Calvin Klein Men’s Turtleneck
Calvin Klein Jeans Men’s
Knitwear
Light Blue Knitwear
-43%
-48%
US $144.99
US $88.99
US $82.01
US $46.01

==

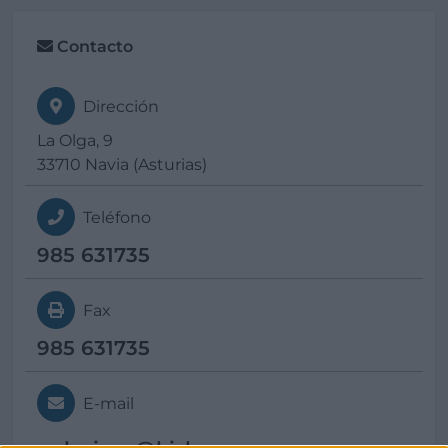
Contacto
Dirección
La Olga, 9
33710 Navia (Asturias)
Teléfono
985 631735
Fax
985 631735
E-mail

Task goal:
Sift through the entries and copy every line with "Klein".

Answer box:
Calvin Klein Men’s Turtleneck
Calvin Klein Jeans Men’s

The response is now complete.